An area of Bridgend which currently ranks 39th out of the 50 of deprived areas in the UK has received a funding boost which has enabled the development of two vital community facilities.
Renewable energy company, Pennant Walters, has provided a cash injection of £15,000 to Abercerdin Primary School which has allowed the development of a community hub, housing a library and other resources for local families, and a 90 metre animal area which will allow the school to operate as a Farm School.

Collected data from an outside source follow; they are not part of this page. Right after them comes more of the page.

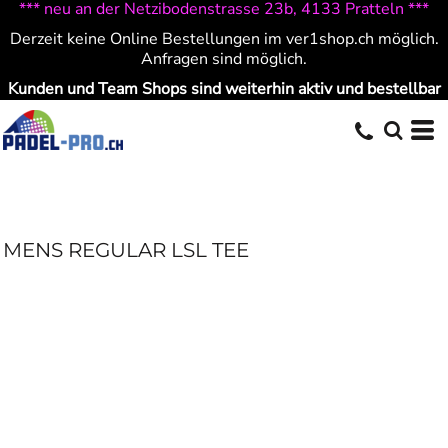
*** neu an der Netzibodenstrasse 23b, 4133 Pratteln ***
Derzeit keine Online Bestellungen im ver1shop.ch möglich.
Anfragen sind möglich.
Kunden und Team Shops sind weiterhin aktiv und bestellbar
MENS REGULAR LSL TEE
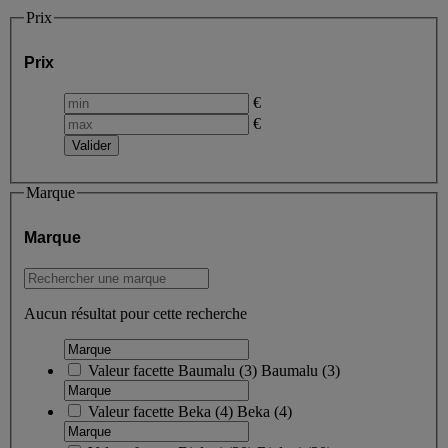
Prix
Prix
€
€
Marque
Marque
Aucun résultat pour cette recherche
Valeur facette
Baumalu
(
3
)
Baumalu
(3)
Valeur facette
Beka
(
4
)
Beka
(4)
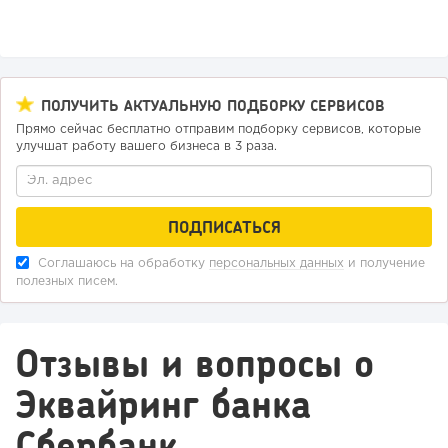
ПОЛУЧИТЬ АКТУАЛЬНУЮ ПОДБОРКУ СЕРВИСОВ
Прямо сейчас бесплатно отправим подборку сервисов, которые
улучшат работу вашего бизнеса в 3 раза.
Соглашаюсь на обработку
персональных данных
и получение
полезных писем.
Отзывы и вопросы о
Эквайринг банка
Сбербанк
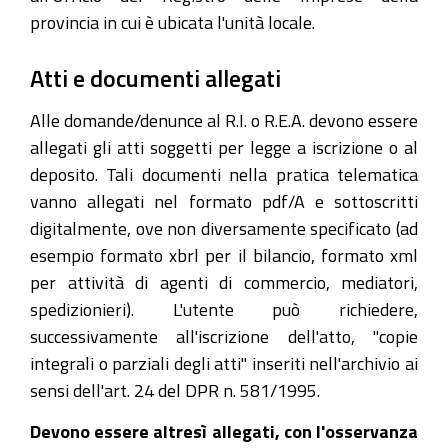
provincia in cui è ubicata l'unità locale.
Atti e documenti allegati
Alle domande/denunce al R.I. o R.E.A. devono essere
allegati gli atti soggetti per legge a iscrizione o al
deposito. Tali documenti nella pratica telematica
vanno allegati nel formato pdf/A e sottoscritti
digitalmente, ove non diversamente specificato (ad
esempio formato xbrl per il bilancio, formato xml
per attività di agenti di commercio, mediatori,
spedizionieri). L'utente può richiedere,
successivamente all'iscrizione dell'atto, "copie
integrali o parziali degli atti" inseriti nell'archivio ai
sensi dell'art. 24 del DPR n. 581/1995.
Devono essere altresì allegati, con l'osservanza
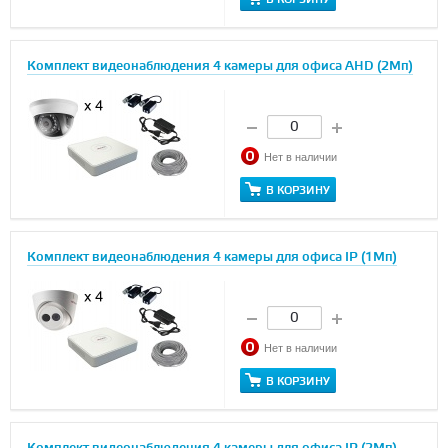
Комплект видеонаблюдения 4 камеры для офиса AHD (2Мп)
Нет в наличии
В КОРЗИНУ
Комплект видеонаблюдения 4 камеры для офиса IP (1Мп)
Нет в наличии
В КОРЗИНУ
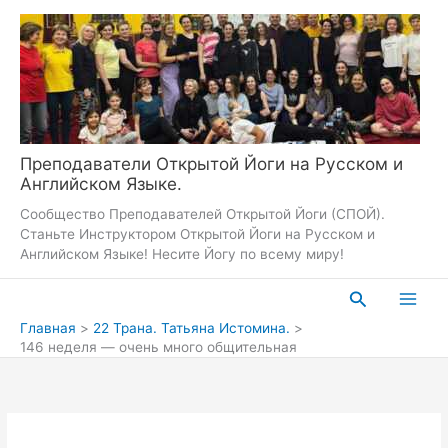
Перейти
к
содержимому
Преподаватели Открытой Йоги на Русском и
Английском Языке.
Сообщество Преподавателей Открытой Йоги (СПОЙ).
Станьте Инструктором Открытой Йоги на Русском и
Английском Языке! Несите Йогу по всему миру!
Поиск
Главная
22 Трана. Татьяна Истомина.
146 неделя — очень много общительная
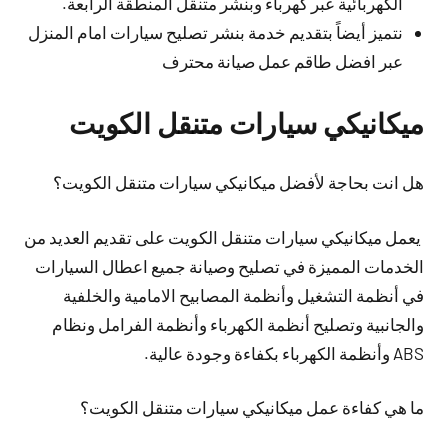
الكهربائية عبر كهرباء وبنشر متنقل المنطقة الرابعة.
نتميز أيضاً بتقديم خدمة بنشر تصليح سيارات امام المنزل
عبر افضل طاقم عمل صيانة محترف
ميكانيكي سيارات متنقل الكويت
هل انت بحاجة لأفضل ميكانيكي سيارات متنقل الكويت؟
يعمل ميكانيكي سيارات متنقل الكويت على تقديم العديد من
الخدمات المميزة في تصليح وصيانة جميع اعطال السيارات
في أنظمة التشغيل وأنظمة المصابيح الامامية والخلفية
والجانبية وتصليح أنظمة الكهرباء وأنظمة الفرامل ونظام
ABS وأنظمة الكهرباء بكفاءة وجودة عالية.
ما هي كفاءة عمل ميكانيكي سيارات متنقل الكويت؟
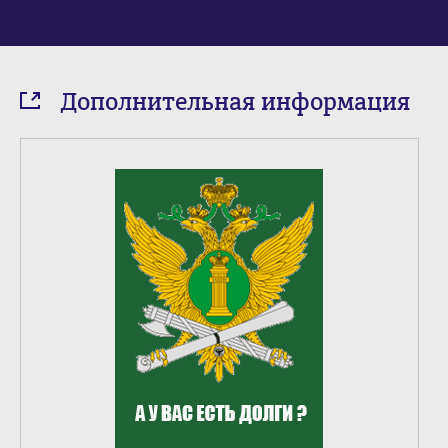
Дополнительная информация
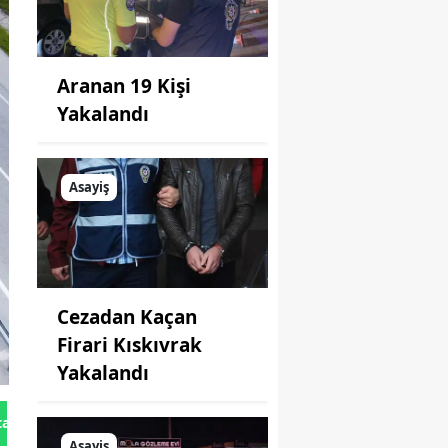
Aranan 19 Kişi
Yakalandı
Asayiş
Cezadan Kaçan
Firari Kıskıvrak
Yakalandı
tan Gönder
Asayiş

Pennant Walters provided the funding as part of its policy of ensuring local communities benefit from its investments
With the nearest free library located in Tonyrefail, Headteacher Helen Gentle was determined to ensure that the pupils of Abercerdin and their families had easier access to a wealth of resources to enrich their learning.
Ms Gentle explains:
“We are a school that is situated in an economically deprived area and to not have easy access to free books is senseless. In order to boost the community prospects we need to raise the level of resources available.
“We approached Pennant Walters with the ideas of the community hub and the farmland area and were absolutely delighted to learn that we had been successful in our funding application.”

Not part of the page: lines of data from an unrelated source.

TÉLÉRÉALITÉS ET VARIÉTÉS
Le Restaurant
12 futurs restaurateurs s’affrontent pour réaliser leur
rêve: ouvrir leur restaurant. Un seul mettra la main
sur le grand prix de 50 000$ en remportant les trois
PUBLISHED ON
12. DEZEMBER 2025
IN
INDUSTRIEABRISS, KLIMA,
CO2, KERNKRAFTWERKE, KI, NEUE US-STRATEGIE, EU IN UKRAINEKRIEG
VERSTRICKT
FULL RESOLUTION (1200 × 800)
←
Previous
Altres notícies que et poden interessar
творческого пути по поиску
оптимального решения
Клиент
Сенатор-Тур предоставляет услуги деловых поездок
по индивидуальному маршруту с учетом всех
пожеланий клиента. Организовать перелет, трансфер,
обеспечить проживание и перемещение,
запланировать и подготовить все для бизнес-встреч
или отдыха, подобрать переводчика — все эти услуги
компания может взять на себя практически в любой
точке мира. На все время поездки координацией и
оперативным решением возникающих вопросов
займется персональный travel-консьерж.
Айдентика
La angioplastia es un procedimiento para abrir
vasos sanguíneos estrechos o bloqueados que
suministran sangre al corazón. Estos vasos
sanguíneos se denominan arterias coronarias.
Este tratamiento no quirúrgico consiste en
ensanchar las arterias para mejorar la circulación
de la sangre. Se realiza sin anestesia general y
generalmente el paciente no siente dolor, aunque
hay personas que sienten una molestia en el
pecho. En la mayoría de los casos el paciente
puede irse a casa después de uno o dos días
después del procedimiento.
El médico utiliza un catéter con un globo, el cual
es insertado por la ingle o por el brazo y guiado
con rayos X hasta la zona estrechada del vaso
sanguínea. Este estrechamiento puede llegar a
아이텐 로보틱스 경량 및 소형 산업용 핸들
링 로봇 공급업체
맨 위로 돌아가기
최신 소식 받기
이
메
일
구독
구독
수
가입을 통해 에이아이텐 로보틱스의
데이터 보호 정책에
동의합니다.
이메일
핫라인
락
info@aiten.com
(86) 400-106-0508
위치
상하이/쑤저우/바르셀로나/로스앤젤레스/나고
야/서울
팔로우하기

Following receipt of the funding, Abercerdin Primary set about making links with a local carpenter who has spent time transforming the assembly and dining hall into a community hub. Now benefitting from bespoke shelving around the perimeter, the hub now houses a wealth of books for pupils and the entire community, as well as the latest technology to improve learning.
The farm area, which is operated on a 90 metre stretch of land, has benefitted from a fence that will allow more people to work simultaneously in a safe environment. Hosting a number of animals including chickens, rabbits and guinea pigs, the funding has allowed Abercerdin Primary to operate as a Farm School.
“Having this farm area will improve pupil and community awareness and allow access and participation in land-based education which has proven particularly beneficial for non-traditional or disadvantaged students.
“Operating as a Farm School will help us deliver a range of school and community activity and increase the access and participation in land-based higher education.
“We are absolutely thrilled that Pennant Walters has allowed these community projects to come to fruition. Everyone in the local community, pupils and families alike, are on-board and can see the huge benefits that will be derived from having such resources on our doorstep.
“We would like to thank Pennant Walters for allowing us to be as inclusive as possible in developing the community hub and farmland and we hope that the local community will join us in realising their benefits.”